Before she headed back to Little Malvern, to tell Leonard about her extraordinary find, Catherine detoured to a place she was once very familiar with, Ellyll Fields, or ‘The Hell’. A village between Green Willow and Hereford, where she’d endured the first six years of her life. A place she’d never returned to and had tried to forget. Because the scene of the abduction and probable murder of a child she had known well was a part of the world she’d not felt inclined to revisit in the following thirty-two years of her life. The thought alone of returning had always been enough to make her feel sick. When visiting clients in Herefordshire, she’d even become adept at not seeing that part of the page in her road atlas.
This afternoon would mark a return to a time in her life she’d never shared with anyone besides three therapists and her parents. That morning, for an unpleasant moment, merely driving close to ‘The Hell’ to get to Green Willow had felt like a trap. And a fate predestined. One she had hitherto suppressed. But as advised by her most recent counselling, returning to the scene would reveal the place to be innocuous and bereft of the poignancy of her lingering childhood dread.
She had been prepared by a cognitive behavioural specialist to identify and repel outbreaks of paranoia. Which she duly did, because coincidence was rarely conspiracy. She knew her feelings about her birthplace were irrational. And these days, she had to keep in mind, the distant part of her memory that ‘The Hell’ occupied only really intruded upon her thoughts when she was confronted by compatibly tragic news stories about missing children or bullying.

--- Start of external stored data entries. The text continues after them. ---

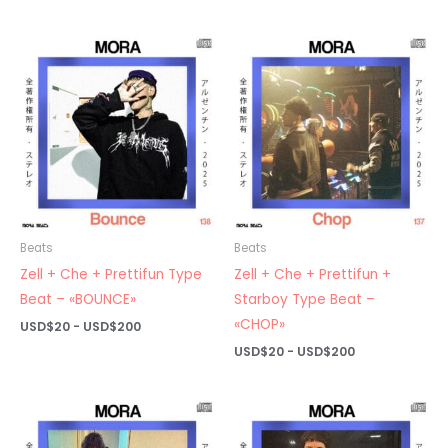
de
desde
precios:
USD$20
desde
hasta
USD$20
USD$200
hasta
USD$200
Beats
Beats
Zell + Che + Prettifun Type
Zell + Che + Prettifun +
Beat – «BOUNCE»
Starboy Type Beat –
«CHOP»
Rango
USD$
20
-
USD$
200
de
Rango
USD$
20
-
USD$
200
precios:
de
desde
precios:
USD$20
desde
hasta
USD$20
USD$200
hasta
USD$200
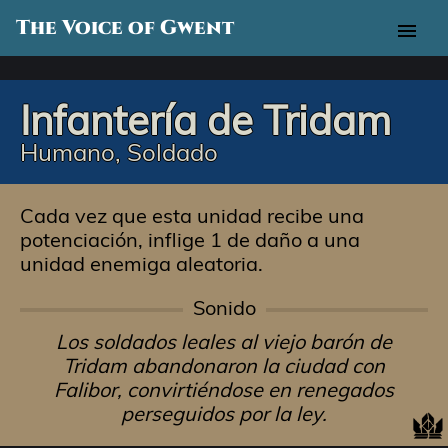
The Voice of Gwent
menu
Infantería de Tridam
Humano, Soldado
Cada vez que esta unidad recibe una
potenciación, inflige 1 de daño a una
unidad enemiga aleatoria.
Sonido
Los soldados leales al viejo barón de
Tridam abandonaron la ciudad con
Falibor, convirtiéndose en renegados
perseguidos por la ley.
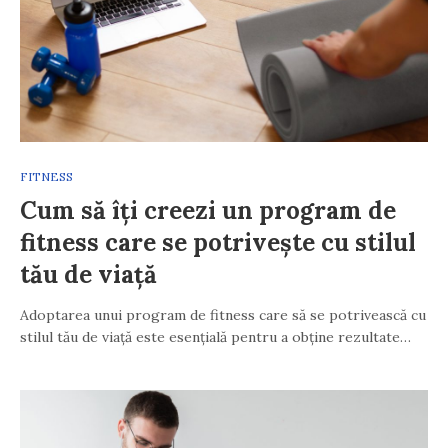
FITNESS
Cum să îți creezi un program de
fitness care se potrivește cu stilul
tău de viață
Adoptarea unui program de fitness care să se potrivească cu
stilul tău de viață este esențială pentru a obține rezultate…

Despite her own reassurances, and those of others, for the first time since she began working for Leonard Osberne, she wished her boss was able-bodied. Were he not confined to a wheelchair Leonard could have attended to the Mason account in person and she could have maintained her distance from ‘The Hell’.
She’d never seen Leonard so excited about the prospect of a new account either. ‘This could be big, my girl. If Edith has any of her uncle’s work still hanging around out there, we’ll probably make the papers. And I’m not talking about the locals. Didn’t I promise I’d make you a star! You wouldn’t get this kind of work in London.’
Running away was rarely graceful, or even satisfactory, and Catherine’s departure from London still harnessed the power to warm her with shame, and occasionally freeze her with panic. Reliving the memory of a particular incident that ruined her professionally in the capital still stretched her mental resources beyond a healthy tension. Only once she’d reached her parents’ house in Worcester, eighteen months before, did she feel she’d passed beyond the range of her enemies in London, along with the unfortunate reputation she’d fled. But her afternoon in Green Willow and her current journey to Ellyll Fields forced her to acknowledge that by leaving London and coming home, she’d moved back within range of the unhappiest period of her life: the beginning. As if she had been driven back by one of the unconscious compulsions her therapists had been so keen to reveal as a mainstay in her life.
Catherine tried to stayed focussed on the road, but wondered again if her childhood unhappiness had been the reason she’d gone to a university in Scotland, and then to another three distant cities to work after graduation. That she’d spent her entire adult life running from ‘The Hell’.
But here you are, girl.
She picked up the A road that would lead her into Ellyll Fields, and her feelings immediately smouldered beneath a messy collage of actual recollections and her memories of photographs from family albums. And in the anxious mix came a force of apprehension that made her breathless.
But she could not deny she was strangely excited to be going back there too. Excitement that felt reckless. An unstable desire to revisit a strangeness in her childhood that she considered the only relief in a thoroughly miserable introduction to life.